It has been a challenging week in my garden despite the wonderful weather. Actually even the weather has been deceptively nice. I planted 350 Tulip bulbs on Monday, record high temperatures, and found the soil still very dry.
Made an interesting test of all the new trowels.
I spent an hour watering them and then it rained on Tuesday. There was still not a great volume of rain so my efforts were not totally in vain.
I came home one day last week to find a piece of yellow plastic on the large concrete corner post of my front porch. The bushy tailed tree rats, (aka, squirrels,) were apparently tired of my procrastination and decided to take matters into their own hands. They crawled into the box of bulbs, scampered past the loose Tulip bulbs and found my one bag of Crocus bulbs. They dragged the whole bag out of the box, onto the porch corner post, ripped it open, ate all of the Crocus bulbs and left me the wrapper as a thank you note. I guess they saved me the effort of planting them first?? I’m trying hard to be grateful.
Those Tulips were stored in their shipping box on my front porch, along with all of the other bulbs that I have not yet planted. I’m trying to pretend that my procrastination is actually good planning.
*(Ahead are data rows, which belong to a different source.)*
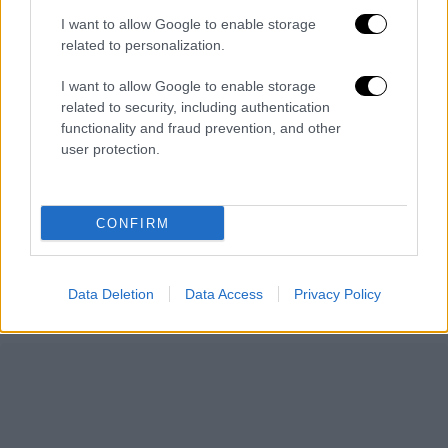
Ζιλιέτ Μπινός: Πρόεδρος της επιτροπής
στην 69η Μπερλινάλε
I want to allow Google to enable storage
related to personalization.
Το φεστιβάλ θα διεξαχθεί από τις 7 έως τις
17 Φεβρουαρίου 2019
I want to allow Google to enable storage
related to security, including authentication
ΑΛΛΑ #TAGS
functionality and fraud prevention, and other
user protection.
ειδήσεις τώρα
σκηνοθέτης
φεστιβάλ
CONFIRM
ελληνικός κινηματογράφος
Data Deletion
Data Access
Privacy Policy
Βερολίνο
Disney+
Χρυσή Άρκτος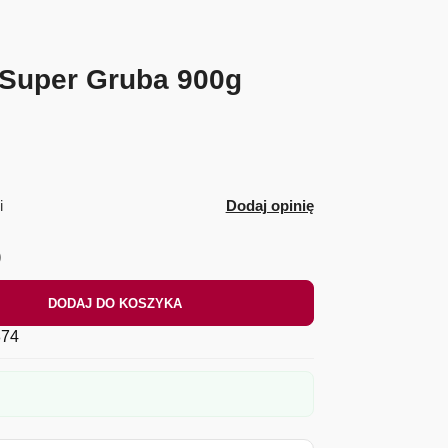
 Super Gruba 900g
i
Dodaj opinię
)
DODAJ DO KOSZYKA
74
Putting bulbs into soil that is still quite warm can cause them to start growing. They will not flower without their cold period but they will poke their noses out. These exposed growing points can be frozen during the winter and reduce the bloom next spring. Therefore my late planting is probably going to be beneficial to next spring’s floral display. Is that not the best justification for procrastination that you have ever heard.
One day last week, my wife told me that she had seen the Great Blue Heron sitting in the Pine tree. He had been by a couple of years ago and done a little fishing in my lower, shallower pond. The next day when I checked the ponds, ALL of the fish were gone. Every pond, every fish! They were only goldfish but some of them had become quite large in the 8 years they had been with us. I thought that the water in the upper ponds was too deep for Great Blue to fish in. Apparently he has grown even longer legs. We’ll start again next spring but what will my grandson feed when he comes to visit? I cannot think of an effective way to stop this bird from turning our ponds into his private feeding station. Readers please offer advice here!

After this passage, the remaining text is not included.